En l’absence d’azote ammoniacal, une fraction de nitrates (ou nitrites) est réduite en azote ammoniacal laquelle est utilisée à des fins de synthèse. C'est la réduction assimilative. Dans ces conditions, l’azote est éliminée sous forme de protéines (boues en excès) et non pas sous forme de gaz.

La réduction dissimilative ou réduction respiratoire est une réaction biochimique dans laquelle les nitrates ou nitrites sont réduits en N₂. C'est donc le résultat de l’activité métabolique de certaines bactéries hétérotrophes facultatives qui utilisent le carbone organique comme source de carbone et d'énergie en même temps qu’elles se servent des ions nitrates et nitrites comme accepteurs finaux d’électrons au lieu de l’oxygène. La dénitrification est considérée comme une réaction à quatre étapes (Brezonik, 1977),

NO₃⁻ —> NO₂⁻ —> NO —> N₂O —> N₂

Exemple d’application

L’usine de BEL Evron

Présentation

BEL est le numéro 1 mondial des fromages de marque en portions et le premier producteur de fromage fondu en France et en Europe, avec des positions de leader dans un grand nombre de pays parmi les importants marchés mondiaux.

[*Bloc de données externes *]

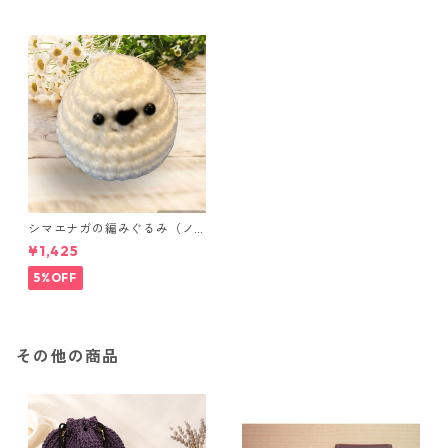
シマエナガの編みぐるみ（ノ
ーマル）
¥1,425
5%OFF
その他の商品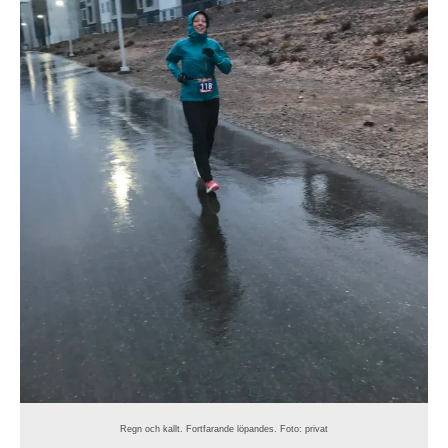
Regn och kallt. Fortfarande löpandes. Foto: privat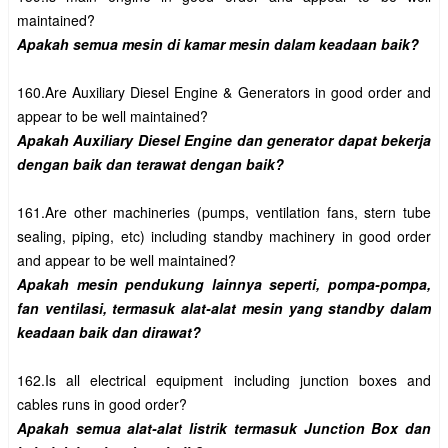
160.Are Auxiliary Diesel Engine & Generators in good order and 
Apakah Auxiliary Diesel Engine dan generator dapat bekerja 
161.Are other machineries (pumps, ventilation fans, stern tube 
sealing, piping, etc) including standby machinery in good order 
Apakah mesin pendukung lainnya seperti, pompa-pompa, 
fan ventilasi, termasuk alat-alat mesin yang standby dalam 
162.Is all electrical equipment including junction boxes and 
Apakah semua alat-alat listrik termasuk Junction Box dan 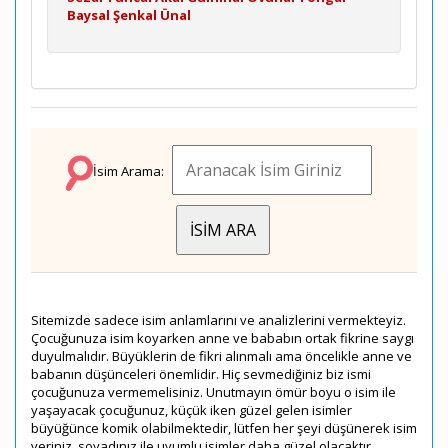
Baysal
Şenkal
Ünal
İsim Arama:
Sitemizde sadece isim anlamlarını ve analizlerini vermekteyiz.
Çocuğunuza isim koyarken anne ve bababın ortak fikrine saygı
duyulmalıdır. Büyüklerin de fikri alınmalı ama öncelikle anne ve
babanın düşünceleri önemlidir. Hiç sevmediğiniz biz ismi
çocuğunuza vermemelisiniz. Unutmayın ömür boyu o isim ile
yaşayacak çocuğunuz, küçük iken güzel gelen isimler
büyüğünce komik olabilmektedir, lütfen her şeyi düşünerek isim
veriniz, soyadınız ile uyumlu isimler daha güzel olacaktır.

La production de ce site est spécialisée dans le Babybel ; cette structure représente 800 salariés et 26 000 tonnes de production par an.

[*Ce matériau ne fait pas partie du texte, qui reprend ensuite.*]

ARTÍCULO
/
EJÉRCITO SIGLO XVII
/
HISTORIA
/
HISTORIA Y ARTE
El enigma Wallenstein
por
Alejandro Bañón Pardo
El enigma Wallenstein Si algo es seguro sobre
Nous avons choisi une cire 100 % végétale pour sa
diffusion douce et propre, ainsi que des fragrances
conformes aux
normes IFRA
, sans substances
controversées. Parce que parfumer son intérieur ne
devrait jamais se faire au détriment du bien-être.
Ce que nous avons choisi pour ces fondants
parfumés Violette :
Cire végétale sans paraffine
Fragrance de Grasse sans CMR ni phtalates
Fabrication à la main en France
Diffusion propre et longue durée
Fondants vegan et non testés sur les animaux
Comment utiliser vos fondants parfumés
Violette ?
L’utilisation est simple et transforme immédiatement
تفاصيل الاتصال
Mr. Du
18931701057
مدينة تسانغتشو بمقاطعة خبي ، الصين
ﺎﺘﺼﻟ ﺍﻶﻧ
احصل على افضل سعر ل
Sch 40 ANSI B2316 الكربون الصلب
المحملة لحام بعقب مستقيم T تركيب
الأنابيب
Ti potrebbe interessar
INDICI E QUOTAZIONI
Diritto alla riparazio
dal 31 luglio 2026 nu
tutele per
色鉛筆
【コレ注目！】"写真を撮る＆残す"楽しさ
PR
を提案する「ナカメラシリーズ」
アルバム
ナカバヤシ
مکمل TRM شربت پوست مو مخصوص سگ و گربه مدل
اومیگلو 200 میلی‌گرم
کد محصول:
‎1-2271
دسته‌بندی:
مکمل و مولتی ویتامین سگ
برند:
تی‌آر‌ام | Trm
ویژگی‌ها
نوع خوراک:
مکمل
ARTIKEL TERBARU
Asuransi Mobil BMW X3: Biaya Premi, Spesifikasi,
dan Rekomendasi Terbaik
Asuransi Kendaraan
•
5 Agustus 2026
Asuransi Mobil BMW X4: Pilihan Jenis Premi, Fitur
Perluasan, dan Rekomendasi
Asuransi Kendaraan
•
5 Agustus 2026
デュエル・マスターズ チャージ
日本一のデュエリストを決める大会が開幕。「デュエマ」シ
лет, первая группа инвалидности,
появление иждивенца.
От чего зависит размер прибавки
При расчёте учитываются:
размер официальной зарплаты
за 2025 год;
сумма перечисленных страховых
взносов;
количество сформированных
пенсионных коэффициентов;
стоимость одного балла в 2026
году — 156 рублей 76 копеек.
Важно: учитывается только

C’est en 2002 que BEL décide de la création d'une filière indépendante pour le traitement des eaux résiduaires du site d’Évron.

Les eaux résiduaires du site étaient précédemment prises en charge par le SIAEP de Coëvrons qui traite aussi les effluents urbains de la ville.

Éléments de base du cahier des charges

Données de dimensionnement de la ligne de traitement des effluents :

Concentration —Flux actuel —Flux avec +30 %
Débit :1 200 m³/h —1 560 m³/h
MES :50 m³/h —65 m³/h
DQO :563 kg/j —720 kg/j
DCO :2 200 mg/l —2 860 mg/l
DBO₅ :1 381 mg/l —1 785 mg/l
Ntot :68 mg/l —105 kg/j
NH₄ :20,3 mg/l —31 kg/j
P :4,1 mg/l —6,4 kg/j
pH :10,5 —10,5

Objectif de traitement – normes de rejet à respecter

Paramètres —Concentration (mg/l)
DBO₅< 15
DCO< 50
MES< 20
NH₄< 3
NO₂< 0,5
NO₃< 10
NTK< 1,0
Ptot< 1

Ces normes très sévères autorisent un rejet direct dans une rivière en zone sensible : la Châtres.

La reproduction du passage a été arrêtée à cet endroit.